Action item — Restate word for word the entries below, starting at the line with "temporada em Charlotte" and ending at the line with "Honda Civic IMA". Keep both end lines and omit the pictures.

BEGIN

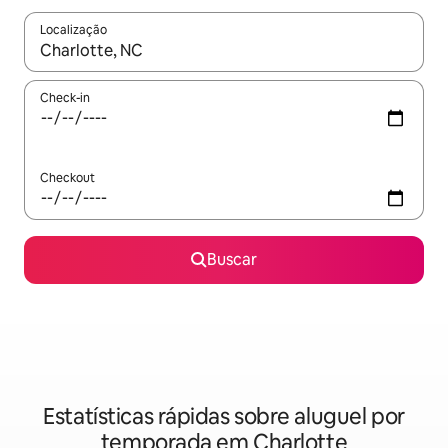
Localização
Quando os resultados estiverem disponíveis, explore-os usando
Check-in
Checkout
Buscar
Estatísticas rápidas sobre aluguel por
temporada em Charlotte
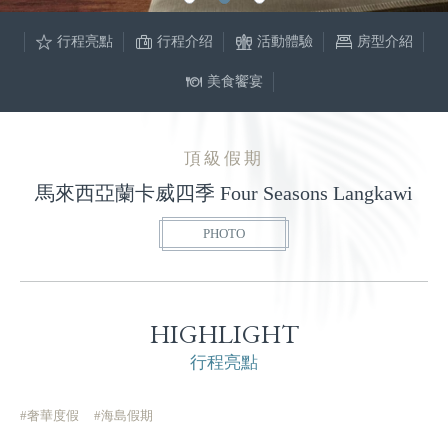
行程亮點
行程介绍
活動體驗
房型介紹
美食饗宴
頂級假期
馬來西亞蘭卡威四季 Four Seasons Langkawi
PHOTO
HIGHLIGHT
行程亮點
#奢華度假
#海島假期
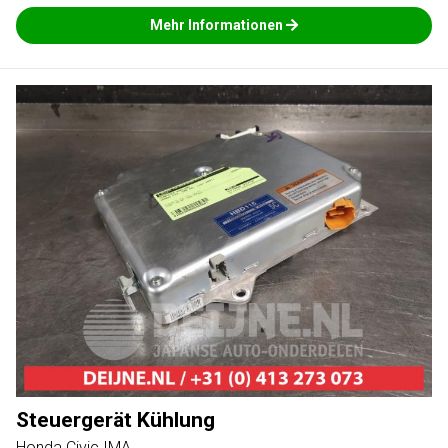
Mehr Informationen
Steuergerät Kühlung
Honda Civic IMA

END
BEGIN

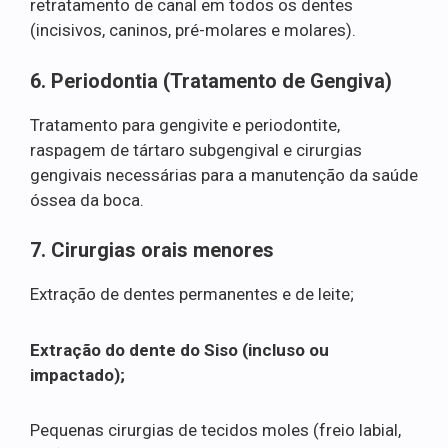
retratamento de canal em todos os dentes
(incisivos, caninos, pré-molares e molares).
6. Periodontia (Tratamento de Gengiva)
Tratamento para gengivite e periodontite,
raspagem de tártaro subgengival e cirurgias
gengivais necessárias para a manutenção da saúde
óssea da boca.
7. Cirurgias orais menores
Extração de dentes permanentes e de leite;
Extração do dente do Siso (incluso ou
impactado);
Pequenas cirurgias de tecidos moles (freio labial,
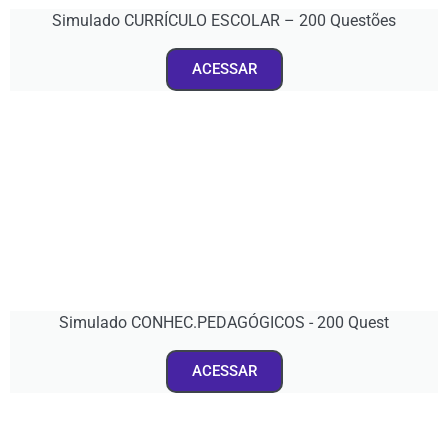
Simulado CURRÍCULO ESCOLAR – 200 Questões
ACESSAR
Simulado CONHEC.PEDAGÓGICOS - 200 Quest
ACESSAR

END

Solution for this task —
temporada em Charlotte
行程亮點
行程介绍
活動體驗
房型介紹
美食饗宴
頂級假期
馬來西亞蘭卡威四季 Four Seasons Langkawi
PHOTO
HIGHLIGHT
行程亮點
#奢華度假
#海島假期
Mehr Informationen
Steuergerät Kühlung
Honda Civic IMA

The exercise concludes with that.